MY572      Half Unit
Data for Data Scientists

This information is for the 2020/21 session.

Teacher responsible

Friedrich Geiecke

Availability

This course is available on the MPhil/PhD in Social Research Methods. This course is available with permission as an outside option to students on other programmes where regulations permit.

Course content

This course will cover the principles of digital methods for storing and structuring data, including data types, relational and non­relational database design, and query languages. Students will learn to build, populate, manipulate and query databases based on datasets relevant to their fields of interest. The course will also cover workflow management for typical data transformation and cleaning projects, frequently the starting point and most time­consuming part of any data science project. This course uses a project-­based learning approach towards the study of online publishing and group­-based collaboration, essential ingredients of modern data science projects. The coverage of data sharing will include key skills in on-line publishing, including the elements of web design, the technical elements of web technologies and web programming, as well as the use of revision-­control and group collaboration tools such as GitHub. Each student will build one or more interactive website based on content relevant to his/her domain­-related interests, and will use GitHub for accessing and submitting course materials and assignments.

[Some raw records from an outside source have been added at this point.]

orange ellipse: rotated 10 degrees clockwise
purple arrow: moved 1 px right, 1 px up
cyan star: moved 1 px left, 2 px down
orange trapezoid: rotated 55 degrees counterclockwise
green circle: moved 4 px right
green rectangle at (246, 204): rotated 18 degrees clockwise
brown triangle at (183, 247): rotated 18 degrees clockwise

In this course, we introduce principles and applications of the electronic storage, structuring, manipulation, transformation, extraction, and dissemination of data. This includes data types, database design, data base implementation, and data analysis through structured queries. Through joining operations, we will also cover the challenges of data linkage and how to combine datasets from different sources. We begin by discussing concepts in fundamental data types, and how data is stored and recorded electronically. We will cover database design, especially relational databases, using substantive examples across a variety of fields. Students are introduced to SQL through MySQL, and programming assignments in this unit of the course will be designed to insure that students learn to create, populate and query an SQL database. We will introduce NoSQL using MongoDB and the JSON data format for comparison. For both types of database, students will be encouraged to work with data relevant to their own interests as they learn to create, populate and query data. In the final section of the data section of the course, we will step through a complete workflow including data cleaning and transformation, illustrating many of the practical challenges faced at the outset of any data analysis or data science project.

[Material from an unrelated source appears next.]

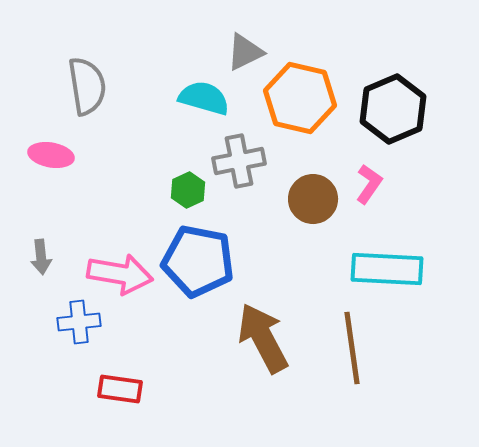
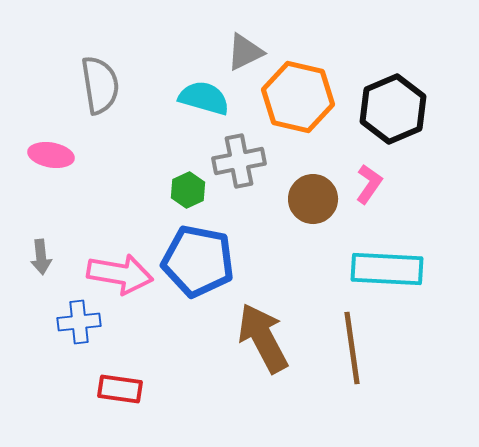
gray semicircle: moved 13 px right, 1 px up
orange hexagon: moved 2 px left, 1 px up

Online publishing and collaboration tools forms the second part of this course, along with the tools and technologies that underlie them. Students will develop interactive, secure and powerful projects for the World Wide Web using both client and server side technologies. Collaboration and the dissemination and submission of course assignments will use GitHub, the popular code repository and version control system. The course begins with an indepth look at the markup languages that form the foundations of building web sites with a study of HTML and CSS. Students next study basic programming in JavaScript, to provide client and server side tools including the customization of web content using Bootstrap and Jekyll to publish web pages, which will provide the basis for a class project.

Teaching

This course is delivered through a combination of classes and lectures totalling a minimum of 20 hours across Michaelmas Term. This year, some or all of this teaching may be delivered through a combination of virtual classes and flipped-lectures delivered as short online videos.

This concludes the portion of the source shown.